Requirement: I would like every line of the records below that contains the word "area" copied.

Input data:
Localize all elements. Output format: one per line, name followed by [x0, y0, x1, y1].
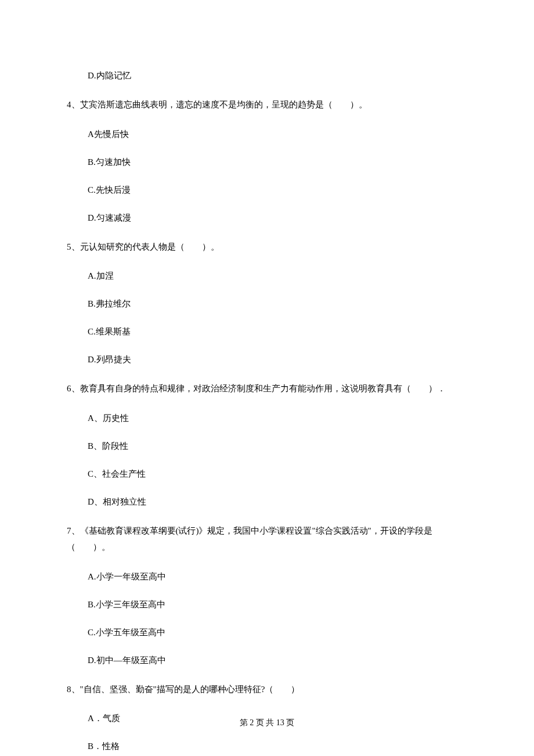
question-text: 教育具有自身的特点和规律，对政治经济制度和生产力有能动作用，这说明教育具有（ ）… — [80, 384, 446, 393]
question-7-options: A.小学一年级至高中 B.小学三年级至高中 C.小学五年级至高中 D.初中—年级… — [88, 570, 467, 667]
question-8: 8、"自信、坚强、勤奋"描写的是人的哪种心理特征?（ ） — [67, 681, 467, 698]
option-b: B.小学三年级至高中 — [88, 597, 467, 611]
document-page: D.内隐记忆 4、艾宾浩斯遗忘曲线表明，遗忘的速度不是均衡的，呈现的趋势是（ ）… — [0, 0, 534, 756]
option-c: C.先快后漫 — [88, 183, 467, 197]
question-6: 6、教育具有自身的特点和规律，对政治经济制度和生产力有能动作用，这说明教育具有（… — [67, 380, 467, 397]
option-c: C.小学五年级至高中 — [88, 625, 467, 639]
question-text: 艾宾浩斯遗忘曲线表明，遗忘的速度不是均衡的，呈现的趋势是（ ）。 — [80, 100, 367, 109]
option-b: B.匀速加快 — [88, 155, 467, 169]
question-7: 7、《基础教育课程改革纲要(试行)》规定，我国中小学课程设置"综合实践活动"，开… — [67, 523, 467, 556]
option-b: B．性格 — [88, 739, 467, 753]
option-d: D.匀速减漫 — [88, 211, 467, 225]
question-5-options: A.加涅 B.弗拉维尔 C.维果斯基 D.列昂捷夫 — [88, 269, 467, 366]
option-a: A、历史性 — [88, 411, 467, 425]
option-b: B、阶段性 — [88, 439, 467, 453]
question-4: 4、艾宾浩斯遗忘曲线表明，遗忘的速度不是均衡的，呈现的趋势是（ ）。 — [67, 96, 467, 113]
question-number: 5、 — [67, 242, 80, 251]
question-text: 《基础教育课程改革纲要(试行)》规定，我国中小学课程设置"综合实践活动"，开设的… — [67, 526, 432, 552]
question-number: 4、 — [67, 100, 80, 109]
leading-option-d: D.内隐记忆 — [88, 69, 467, 82]
option-d: D.列昂捷夫 — [88, 352, 467, 366]
question-4-options: A先慢后快 B.匀速加快 C.先快后漫 D.匀速减漫 — [88, 127, 467, 225]
page-footer: 第 2 页 共 13 页 — [0, 718, 534, 728]
option-a: A.小学一年级至高中 — [88, 570, 467, 584]
option-d: D.初中—年级至高中 — [88, 653, 467, 667]
question-5: 5、元认知研究的代表人物是（ ）。 — [67, 239, 467, 255]
option-d: D、相对独立性 — [88, 495, 467, 509]
option-c: C.维果斯基 — [88, 325, 467, 339]
question-text: "自信、坚强、勤奋"描写的是人的哪种心理特征?（ ） — [80, 685, 300, 694]
question-6-options: A、历史性 B、阶段性 C、社会生产性 D、相对独立性 — [88, 411, 467, 509]
option-c: C、社会生产性 — [88, 467, 467, 481]
option-a: A.加涅 — [88, 269, 467, 283]
question-number: 7、 — [67, 526, 80, 535]
question-number: 8、 — [67, 685, 80, 694]
option-b: B.弗拉维尔 — [88, 297, 467, 311]
question-number: 6、 — [67, 384, 80, 393]
question-text: 元认知研究的代表人物是（ ）。 — [80, 242, 219, 251]
option-a: A先慢后快 — [88, 127, 467, 141]
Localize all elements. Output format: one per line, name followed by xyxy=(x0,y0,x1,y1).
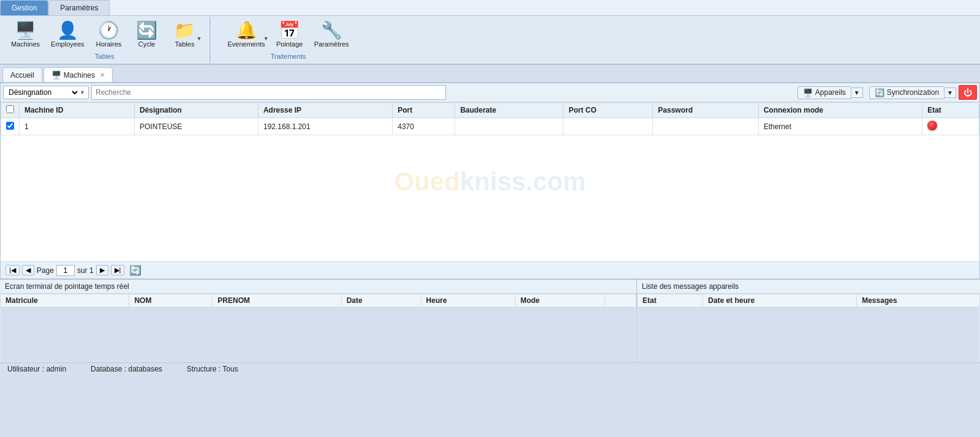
page-number-input[interactable] xyxy=(56,265,75,276)
col-header-machine-id: Machine ID xyxy=(20,103,135,118)
col-matricule: Matricule xyxy=(1,294,129,307)
toolbar-item-tables[interactable]: 📁 Tables ▼ xyxy=(167,20,203,50)
toolbar-item-pointage-label: Pointage xyxy=(276,40,303,48)
machines-icon: 🖥️ xyxy=(15,22,36,39)
search-input[interactable] xyxy=(91,85,446,100)
main-content: Désingnation ▼ 🖥️ Appareils ▼ 🔄 Synchron… xyxy=(0,83,980,362)
tab-bar: Accueil 🖥️ Machines ✕ xyxy=(0,65,980,83)
row-connexion-mode: Ethernet xyxy=(758,118,922,135)
panel-left-table: Matricule NOM PRENOM Date Heure Mode xyxy=(0,294,636,362)
table-area: Ouedkniss.com Machine ID Désignation Adr… xyxy=(1,102,979,261)
page-last-button[interactable]: ▶| xyxy=(111,265,125,275)
col-header-check xyxy=(1,103,20,118)
status-structure-label: Structure : xyxy=(187,365,221,373)
row-machine-id: 1 xyxy=(20,118,135,135)
refresh-button[interactable]: 🔄 xyxy=(129,264,141,276)
synchronization-label: Synchronization xyxy=(887,88,939,97)
page-label: Page xyxy=(37,266,54,275)
filter-select-wrapper[interactable]: Désingnation ▼ xyxy=(3,86,89,99)
panel-right-body xyxy=(638,307,980,362)
traitements-section-label: Traitements xyxy=(271,50,306,62)
row-etat xyxy=(922,118,979,135)
toolbar-traitements-items: 🔔 Evenements ▼ 📅 Pointage 🔧 Paramètres xyxy=(223,20,354,50)
toolbar-item-tables-label: Tables xyxy=(175,40,195,48)
panel-right: Liste des messages appareils Etat Date e… xyxy=(637,280,980,362)
tab-accueil-label: Accueil xyxy=(10,71,34,80)
watermark-com: .com xyxy=(526,167,586,196)
col-messages: Messages xyxy=(857,294,980,307)
employees-icon: 👤 xyxy=(57,22,78,39)
col-nom: NOM xyxy=(129,294,213,307)
tables-dropdown-arrow: ▼ xyxy=(197,35,202,42)
toolbar-item-evenements[interactable]: 🔔 Evenements ▼ xyxy=(223,20,270,50)
col-header-port: Port xyxy=(393,103,455,118)
watermark-oued: Oued xyxy=(394,167,460,196)
col-header-designation: Désignation xyxy=(134,103,258,118)
status-bar: Utilisateur : admin Database : databases… xyxy=(0,362,980,375)
synchronization-button[interactable]: 🔄 Synchronization xyxy=(869,86,944,99)
toolbar-tables-items: 🖥️ Machines 👤 Employees 🕐 Horaires 🔄 Cyc… xyxy=(6,20,203,50)
menu-tab-gestion[interactable]: Gestion xyxy=(0,0,48,15)
page-sur-label: sur 1 xyxy=(77,266,94,275)
watermark-kniss: kniss xyxy=(460,167,526,196)
col-etat: Etat xyxy=(638,294,703,307)
row-password xyxy=(653,118,758,135)
col-header-etat: Etat xyxy=(922,103,979,118)
panel-left-header-row: Matricule NOM PRENOM Date Heure Mode xyxy=(1,294,636,307)
pagination-bar: |◀ ◀ Page sur 1 ▶ ▶| 🔄 xyxy=(1,261,979,278)
row-port: 4370 xyxy=(393,118,455,135)
tab-machines[interactable]: 🖥️ Machines ✕ xyxy=(43,67,113,82)
status-utilisateur-label: Utilisateur : xyxy=(7,365,44,373)
page-first-button[interactable]: |◀ xyxy=(6,265,20,275)
status-structure: Structure : Tous xyxy=(187,365,238,373)
power-button[interactable]: ⏻ xyxy=(959,85,977,100)
watermark: Ouedkniss.com xyxy=(394,167,586,196)
table-header-row: Machine ID Désignation Adresse IP Port B… xyxy=(1,103,979,118)
appareils-icon: 🖥️ xyxy=(803,88,813,97)
col-prenom: PRENOM xyxy=(213,294,341,307)
status-dot-red xyxy=(927,121,937,130)
toolbar-tables-section: 🖥️ Machines 👤 Employees 🕐 Horaires 🔄 Cyc… xyxy=(0,16,210,64)
panel-left: Ecran terminal de pointage temps réel Ma… xyxy=(0,280,637,362)
toolbar-item-machines-label: Machines xyxy=(11,40,40,48)
col-date-heure: Date et heure xyxy=(703,294,857,307)
status-database-value: databases xyxy=(128,365,162,373)
toolbar-item-cycle-label: Cycle xyxy=(138,40,156,48)
filter-dropdown-arrow: ▼ xyxy=(80,89,85,95)
tab-machines-close[interactable]: ✕ xyxy=(100,72,105,78)
toolbar-item-horaires[interactable]: 🕐 Horaires xyxy=(91,20,127,50)
toolbar-item-evenements-label: Evenements xyxy=(228,40,265,48)
toolbar-item-parametres[interactable]: 🔧 Paramètres xyxy=(309,20,354,50)
menu-tab-parametres[interactable]: Paramètres xyxy=(48,0,110,15)
row-checkbox[interactable] xyxy=(6,122,14,130)
page-prev-button[interactable]: ◀ xyxy=(22,265,34,275)
appareils-button-group: 🖥️ Appareils ▼ xyxy=(797,86,863,99)
appareils-dropdown-button[interactable]: ▼ xyxy=(851,88,863,98)
status-database-label: Database : xyxy=(91,365,126,373)
toolbar-item-cycle[interactable]: 🔄 Cycle xyxy=(129,20,165,50)
appareils-button[interactable]: 🖥️ Appareils xyxy=(797,86,851,99)
horaires-icon: 🕐 xyxy=(98,22,119,39)
table-row[interactable]: 1 POINTEUSE 192.168.1.201 4370 Ethernet xyxy=(1,118,979,135)
toolbar: 🖥️ Machines 👤 Employees 🕐 Horaires 🔄 Cyc… xyxy=(0,16,980,65)
row-checkbox-cell[interactable] xyxy=(1,118,20,135)
synchronization-button-group: 🔄 Synchronization ▼ xyxy=(869,86,956,99)
toolbar-item-machines[interactable]: 🖥️ Machines xyxy=(6,20,45,50)
action-bar: Désingnation ▼ 🖥️ Appareils ▼ 🔄 Synchron… xyxy=(1,83,979,102)
tab-accueil[interactable]: Accueil xyxy=(2,67,42,82)
synchronization-dropdown-button[interactable]: ▼ xyxy=(944,88,956,98)
tab-machines-label: Machines xyxy=(64,71,95,80)
col-header-bauderate: Bauderate xyxy=(455,103,564,118)
toolbar-item-employees[interactable]: 👤 Employees xyxy=(46,20,89,50)
col-header-password: Password xyxy=(653,103,758,118)
toolbar-item-pointage[interactable]: 📅 Pointage xyxy=(271,20,308,50)
content-area: Désingnation ▼ 🖥️ Appareils ▼ 🔄 Synchron… xyxy=(0,83,980,279)
status-utilisateur: Utilisateur : admin xyxy=(7,365,66,373)
row-designation: POINTEUSE xyxy=(134,118,258,135)
row-bauderate xyxy=(455,118,564,135)
panel-left-title: Ecran terminal de pointage temps réel xyxy=(0,280,636,294)
select-all-checkbox[interactable] xyxy=(6,105,14,113)
filter-select[interactable]: Désingnation xyxy=(6,88,80,97)
page-next-button[interactable]: ▶ xyxy=(96,265,108,275)
panel-right-title: Liste des messages appareils xyxy=(637,280,980,294)
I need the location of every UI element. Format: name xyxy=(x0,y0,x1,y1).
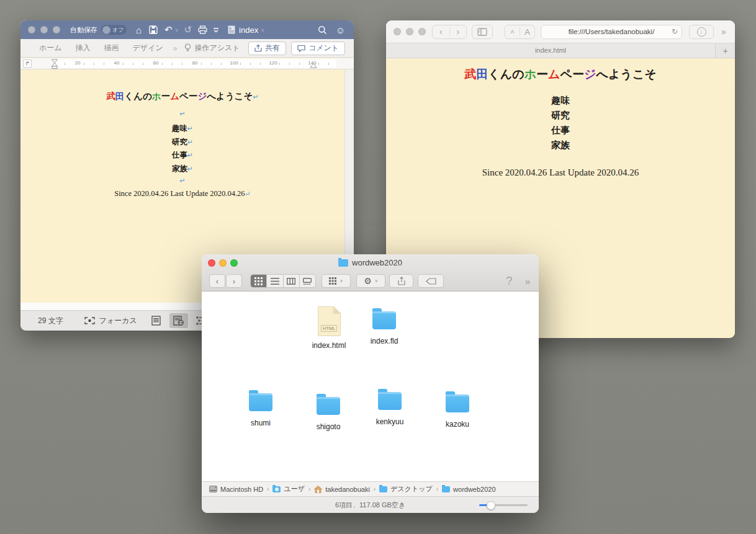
web-layout-view-button[interactable] xyxy=(169,313,188,328)
tab-index-html[interactable]: index.html xyxy=(386,43,715,58)
toolbar-overflow-icon[interactable]: » xyxy=(525,276,530,287)
minimize-button[interactable] xyxy=(406,28,413,35)
folder-shigoto[interactable]: shigoto xyxy=(299,394,358,431)
page-since-line: Since 2020.04.26 Last Update 2020.04.26 xyxy=(386,167,735,178)
ruler-number: 80 xyxy=(191,60,199,66)
path-separator-icon: › xyxy=(267,486,269,492)
path-desktop[interactable]: デスクトップ xyxy=(379,484,433,494)
column-view-button[interactable] xyxy=(284,275,300,287)
icon-view-icon xyxy=(254,277,263,285)
nav-buttons: ‹ › xyxy=(432,25,467,39)
folder-icon xyxy=(372,311,396,329)
ruler-number: 60 xyxy=(152,60,160,66)
word-traffic-lights xyxy=(28,26,60,33)
word-ribbon: ホーム 挿入 描画 デザイン » 操作アシスト 共有 コメント xyxy=(20,39,354,58)
path-macintosh-hd[interactable]: Macintosh HD xyxy=(209,486,263,493)
home-icon xyxy=(314,486,322,493)
share-button[interactable]: 共有 xyxy=(248,42,286,55)
return-mark: ↵ xyxy=(245,190,251,197)
finder-statusbar: 6項目、117.08 GB空き xyxy=(202,496,539,513)
window-title[interactable]: index xyxy=(239,25,258,35)
page-menu-item[interactable]: 趣味 xyxy=(386,95,735,107)
forward-button[interactable]: › xyxy=(450,25,467,38)
return-mark: ↵ xyxy=(20,110,344,118)
address-bar[interactable]: file:///Users/takedanobuaki/ ↻ xyxy=(541,25,682,39)
reload-icon[interactable]: ↻ xyxy=(672,27,678,36)
tab-home[interactable]: ホーム xyxy=(39,43,62,53)
gallery-view-button[interactable] xyxy=(300,275,315,287)
folder-kazoku[interactable]: kazoku xyxy=(428,391,487,429)
return-mark: ↵ xyxy=(187,125,193,132)
undo-icon[interactable]: ↶ xyxy=(164,24,173,35)
back-button[interactable]: ‹ xyxy=(433,25,449,38)
customize-toolbar-icon[interactable] xyxy=(213,27,219,33)
comment-button[interactable]: コメント xyxy=(291,42,345,55)
close-button[interactable] xyxy=(28,26,35,33)
char-count: 29 文字 xyxy=(38,316,63,326)
save-icon[interactable] xyxy=(149,25,158,34)
zoom-button[interactable] xyxy=(418,28,426,35)
group-by-button[interactable]: ∨ xyxy=(322,274,351,288)
icon-view-button[interactable] xyxy=(251,275,267,287)
ribbon-overflow-icon[interactable]: » xyxy=(173,44,178,53)
title-menu-chevron-icon[interactable]: ∨ xyxy=(261,27,264,33)
folder-shumi[interactable]: shumi xyxy=(231,390,290,427)
folder-index-fld[interactable]: index.fld xyxy=(354,308,414,345)
undo-menu-chevron-icon[interactable]: ∨ xyxy=(175,27,179,33)
downloads-button[interactable]: ↓ xyxy=(689,25,714,39)
indent-marker-right[interactable] xyxy=(310,63,317,68)
html-file-icon: HTML xyxy=(318,306,341,336)
help-button[interactable]: ? xyxy=(506,274,513,288)
path-home[interactable]: takedanobuaki xyxy=(314,486,370,493)
autosave-state: オフ xyxy=(112,26,124,34)
tab-stop-selector[interactable]: ↱ xyxy=(23,60,32,68)
return-mark: ↵ xyxy=(187,165,193,172)
return-mark: ↵ xyxy=(187,151,193,159)
close-button[interactable] xyxy=(394,28,401,35)
home-icon[interactable]: ⌂ xyxy=(136,25,142,35)
tag-button[interactable] xyxy=(418,274,444,288)
decrease-text-button[interactable]: A xyxy=(505,29,520,35)
path-wordweb2020[interactable]: wordweb2020 xyxy=(442,486,496,493)
folder-icon xyxy=(317,397,340,415)
return-mark: ↵ xyxy=(187,138,193,146)
finder-content[interactable]: HTML index.html index.fld shumi shigoto … xyxy=(202,291,539,481)
tab-insert[interactable]: 挿入 xyxy=(76,43,91,53)
focus-toggle[interactable]: フォーカス xyxy=(84,316,137,326)
minimize-button[interactable] xyxy=(40,26,48,33)
tell-me-assist[interactable]: 操作アシスト xyxy=(184,43,240,53)
list-view-button[interactable] xyxy=(267,275,283,287)
menu-item-text: 家族 xyxy=(172,164,187,173)
tab-design[interactable]: デザイン xyxy=(133,43,163,53)
print-layout-view-button[interactable] xyxy=(147,313,166,328)
toolbar-overflow-icon[interactable]: » xyxy=(721,27,726,37)
page-menu-item[interactable]: 仕事 xyxy=(386,125,735,136)
file-index-html[interactable]: HTML index.html xyxy=(299,306,359,350)
redo-icon[interactable]: ↺ xyxy=(184,24,192,35)
print-icon[interactable] xyxy=(198,25,207,34)
chevron-down-icon: ∨ xyxy=(375,278,378,283)
tab-draw[interactable]: 描画 xyxy=(104,43,119,53)
finder-title-text: wordweb2020 xyxy=(352,258,402,267)
action-menu-button[interactable]: ⚙ ∨ xyxy=(356,274,385,288)
feedback-smiley-icon[interactable]: ☺ xyxy=(336,25,345,35)
increase-text-button[interactable]: A xyxy=(520,27,534,37)
new-tab-button[interactable]: + xyxy=(715,43,735,58)
folder-kenkyuu[interactable]: kenkyuu xyxy=(360,389,420,426)
ruler-number: 120 xyxy=(268,60,278,66)
sidebar-button[interactable] xyxy=(472,25,493,39)
share-button[interactable] xyxy=(389,274,413,288)
zoom-button[interactable] xyxy=(53,26,60,33)
path-users[interactable]: ユーザ xyxy=(272,484,305,494)
indent-marker-left[interactable] xyxy=(51,59,58,69)
page-menu-item[interactable]: 家族 xyxy=(386,140,735,151)
slider-knob[interactable] xyxy=(487,501,495,510)
file-label: index.fld xyxy=(371,337,398,345)
autosave-toggle[interactable]: オフ xyxy=(101,25,127,35)
page-menu-item[interactable]: 研究 xyxy=(386,110,735,122)
back-button[interactable]: ‹ xyxy=(209,274,225,288)
icon-size-slider[interactable] xyxy=(479,504,528,506)
forward-button[interactable]: › xyxy=(226,274,242,288)
search-icon[interactable] xyxy=(318,25,327,35)
view-switcher xyxy=(250,274,316,288)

Solution to this exercise:
table-area: Ouedkniss.com Machine ID Désignation Adr… xyxy=(1,102,979,261)
content-area: Désingnation ▼ 🖥️ Appareils ▼ 🔄 Synchron… xyxy=(0,83,980,279)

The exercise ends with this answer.